Find more detailed definitions of each category from the Kentucky Department of Revenue, here and here.

The Senate’s budget chief, Sen. Chris McDaniel, said he understands there is a lot to absorb, but the sales tax extension is designed to help lower Kentucky’s income tax.

“This is not a dramatic expansion of the sales tax,” said McDaniel, a Republican. “We tax consumption, not production. And we believe that when Kentuckians make money, these individuals are the best people to make decisions about how to spend that money. (People can) choose how they want to spend that money themselves instead of someone sitting hundreds of kilometers away in Frankfurt and choosing how to spend that money.”

But he admits it won’t exactly make up for the loss.

“At the end of the day, we’ve put a lot of effort into making sure it doesn’t create a huge hole in the Commonwealth budget, and there are several layers of checks and balances to make sure it can’t. ahead.”

Meanwhile, the Kentucky Center for Economic Policy is sounding the alarm.

“A lot of times what’s happening here is just a big hole in the budget,” said Jason Bailey, executive director of the Kentucky Center for Economic Policy.
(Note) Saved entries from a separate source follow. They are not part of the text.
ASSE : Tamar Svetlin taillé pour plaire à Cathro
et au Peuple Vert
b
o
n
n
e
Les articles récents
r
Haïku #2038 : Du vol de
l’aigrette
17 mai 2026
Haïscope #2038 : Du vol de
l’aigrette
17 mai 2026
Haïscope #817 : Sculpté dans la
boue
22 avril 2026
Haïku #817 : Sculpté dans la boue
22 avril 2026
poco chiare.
Bailey said the tax change hurts the poor and helps the rich.

“It’s really skewed to the very rich, and that’s part of the problem is that this revenue goes to our schools, health system, infrastructure and other needs,” he said.

But McDaniel disagrees.

“The bulk of their revenue is spent in areas that were, are, and will be tax-free, and those same people will, you know, have more money in their pockets,” McDaniel said. “So it’s just an absolute strawman argument.”
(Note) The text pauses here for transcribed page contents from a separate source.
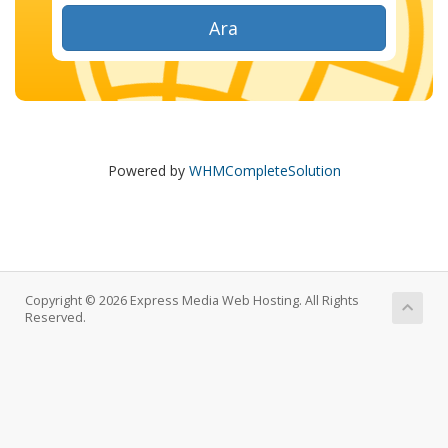
Ara
Powered by
WHMCompleteSolution
Copyright © 2026 Express Media Web Hosting. All Rights
Reserved.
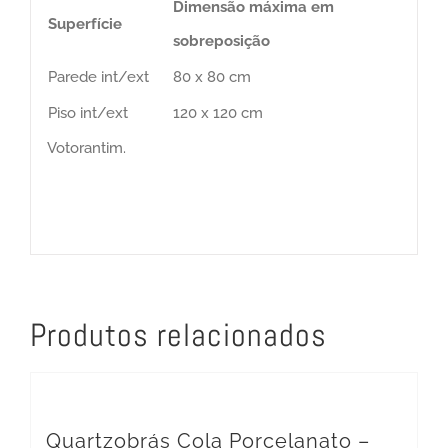
Dimensão máxima em
Superfície
sobreposição
Parede int/ext
80 x 80 cm
Piso int/ext
120 x 120 cm
Votorantim.
Produtos relacionados
Quartzobrás Cola Porcelanato –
At the same time, there are still unanswered questions about some of the nuances of the law, especially about utility taxes for non-primary residences.

“The confusion about how it happened is always the problem,” said Kyle Noltmayer, a Kentucky homeowner. “Nobody’s quite sure about it and then they find out later and have to go back, so yeah, the confusion of it all.”

The tax will be related to water, gas and electricity for additional real estate such as rental units or apartments that you can rent out. It also starts on January 1, but there are certain exceptions.

“The intent is that if it’s a place where you live, those amenities are not taxed,” says Rep. Jason Nimes, R-D33.

When WDRB News asked the US State Department for an interview about the changes earlier this month, we were directed to a page of frequently asked questions for the lawmakers who wrote the tax change.

McDaniel said while it may take a few bump cycles, he hopes Kentuckians will adapt to the changes.

“The average Kentuckian won’t see any of this change, other than having a few extra dollars in his pocket each week that he can choose how to spend,” he said.